Duchenne, a genetic rare disease, causes progressive muscle degeneration and weakness due to a nonfunctional protein called dystrophin, which helps keep muscle cells intact. This is believed to affect the ability of neurons to connect and share information, which may also be linked to learning and behavioral difficulties.

“For some boys living with Duchenne, not having dystrophin in the brain makes it feel like their brain is being hijacked,” says Natalie Truba, PhD, Psychologist at Nationwide Children’s Hospital. “It’s harder for them to turn their brains off and shift their attention away from the source of over-stimulation. While further research is needed, this may support a potential link between Duchenne and neurodevelopmental disorders, like obsessive compulsive disorder, ADHD, autism and others.”

Research shows that adolescents with Duchenne may also be at an increased risk for depression and anxiety, especially if there is a decline in quality of life. The physical demands of the disease increase over time, resulting in chronic pain and fatigue in adolescence and adulthood.

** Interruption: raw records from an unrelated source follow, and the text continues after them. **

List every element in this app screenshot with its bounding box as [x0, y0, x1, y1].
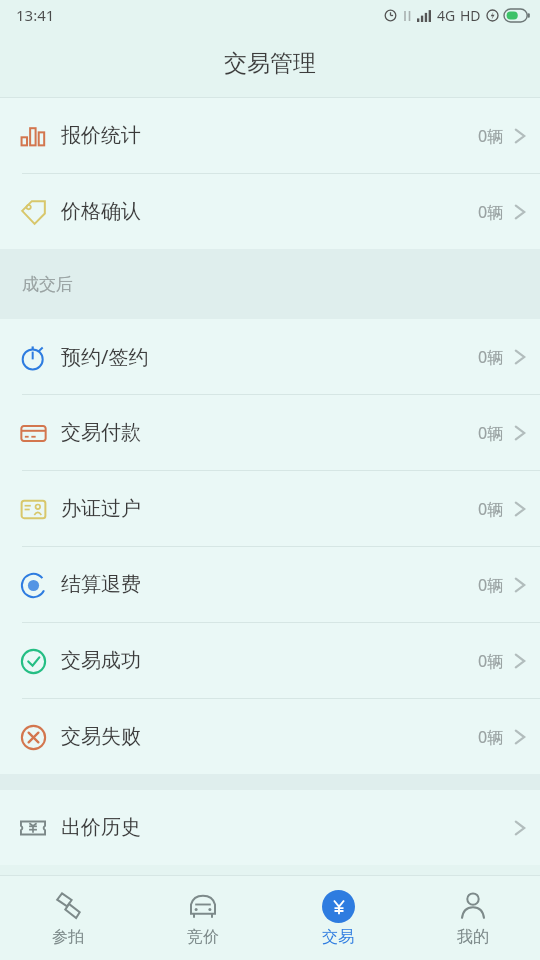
- button[interactable]: 交易成功: [0, 623, 540, 699]
- button[interactable]: 办证过户: [0, 471, 540, 547]
- button[interactable]: 报价统计: [0, 98, 540, 174]
- button[interactable]: 竞价: [135, 876, 270, 960]
- staticText: 交易: [322, 927, 354, 947]
- staticText: 0辆: [478, 574, 504, 596]
- staticText: HD: [460, 6, 481, 25]
- staticText: 0辆: [478, 125, 504, 147]
- button[interactable]: 价格确认: [0, 174, 540, 249]
- staticText: 预约/签约: [61, 343, 149, 370]
- button[interactable]: 结算退费: [0, 547, 540, 623]
- staticText: 价格确认: [61, 199, 141, 224]
- staticText: 竞价: [187, 927, 219, 947]
- staticText: 成交后: [22, 274, 73, 295]
- staticText: 我的: [457, 927, 489, 947]
- staticText: 办证过户: [61, 496, 141, 521]
- button[interactable]: 交易付款: [0, 395, 540, 471]
- staticText: 交易成功: [61, 648, 141, 673]
- staticText: 0辆: [478, 346, 504, 368]
- button[interactable]: 交易: [270, 876, 405, 960]
- staticText: 交易失败: [61, 724, 141, 749]
- staticText: 0辆: [478, 498, 504, 520]
- staticText: 13:41: [16, 5, 55, 25]
- staticText: 交易付款: [61, 420, 141, 445]
- staticText: 结算退费: [61, 572, 141, 597]
- button[interactable]: 出价历史: [0, 790, 540, 865]
- staticText: 4G: [437, 6, 456, 25]
- button[interactable]: 预约/签约: [0, 319, 540, 395]
- staticText: 0辆: [478, 201, 504, 223]
- staticText: 参拍: [52, 927, 84, 947]
- staticText: 0辆: [478, 726, 504, 748]
- staticText: 交易管理: [224, 49, 316, 78]
- staticText: 报价统计: [61, 123, 141, 148]
- staticText: 0辆: [478, 650, 504, 672]
- staticText: 出价历史: [61, 815, 141, 840]
- button[interactable]: 交易失败: [0, 699, 540, 774]
- button[interactable]: 我的: [405, 876, 540, 960]
- staticText: 0辆: [478, 422, 504, 444]
- button[interactable]: 参拍: [0, 876, 135, 960]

Given the seen and unseen challenges that many boys living with Duchenne may face, it’s more important than ever that on WDAD and beyond, we continue to raise awareness of the signs and symptoms that could lead to earlier testing and diagnosis. Jake, a teenager living with Duchenne , epitomizes strength in his journey living with this disease. At just 8 years old, he was constantly falling and relied on his hands to lift his body off the floor. After visiting countless doctors, it was the expertise of a genetic specialist that finally led to his diagnosis. At Pfizer, we are committed to advocating for advanced research and efforts that could help young boys, like Jake, identify a diagnosis as early as possible.

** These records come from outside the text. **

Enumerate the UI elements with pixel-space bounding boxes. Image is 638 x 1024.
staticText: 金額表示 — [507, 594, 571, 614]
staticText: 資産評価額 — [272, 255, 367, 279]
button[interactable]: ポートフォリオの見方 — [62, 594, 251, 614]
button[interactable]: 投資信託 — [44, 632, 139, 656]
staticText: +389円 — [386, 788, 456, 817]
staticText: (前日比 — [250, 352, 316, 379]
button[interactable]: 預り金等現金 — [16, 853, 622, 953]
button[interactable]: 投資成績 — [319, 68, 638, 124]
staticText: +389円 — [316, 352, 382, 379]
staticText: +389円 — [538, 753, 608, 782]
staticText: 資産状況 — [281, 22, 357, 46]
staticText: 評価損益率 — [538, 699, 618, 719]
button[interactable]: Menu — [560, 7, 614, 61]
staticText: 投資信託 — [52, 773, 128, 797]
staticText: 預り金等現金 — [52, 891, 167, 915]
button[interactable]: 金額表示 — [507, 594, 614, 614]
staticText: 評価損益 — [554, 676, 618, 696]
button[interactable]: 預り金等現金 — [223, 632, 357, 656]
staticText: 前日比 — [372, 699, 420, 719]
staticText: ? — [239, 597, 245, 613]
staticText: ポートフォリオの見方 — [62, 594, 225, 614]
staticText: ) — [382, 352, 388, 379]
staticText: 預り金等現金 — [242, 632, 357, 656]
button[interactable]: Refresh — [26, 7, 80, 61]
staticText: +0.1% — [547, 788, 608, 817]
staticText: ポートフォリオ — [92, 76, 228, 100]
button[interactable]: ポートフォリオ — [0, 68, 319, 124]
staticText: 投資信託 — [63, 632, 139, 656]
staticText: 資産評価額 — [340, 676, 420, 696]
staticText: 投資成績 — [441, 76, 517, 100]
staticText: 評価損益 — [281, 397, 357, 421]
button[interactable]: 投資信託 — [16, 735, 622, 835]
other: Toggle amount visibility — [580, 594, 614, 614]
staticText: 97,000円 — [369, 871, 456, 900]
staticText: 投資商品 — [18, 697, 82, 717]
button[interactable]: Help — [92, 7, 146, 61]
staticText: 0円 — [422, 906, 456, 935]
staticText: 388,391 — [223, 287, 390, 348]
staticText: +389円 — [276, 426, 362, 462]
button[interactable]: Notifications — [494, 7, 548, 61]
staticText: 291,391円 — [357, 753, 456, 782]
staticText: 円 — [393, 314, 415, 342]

It’s the stories of boys around the world living with Duchenne that inspire us to collaborate with advocacy organizations, HCPs, patients and their families to support the needs of the community and advance potentially transformative therapies for Duchenne. This WDAD, join us in raising awareness for Jake and others seeking strength and support. Together we are stronger and can encourage boys worldwide living with Duchenne to follow Jake’s motto, “live your life, not the diagnosis.”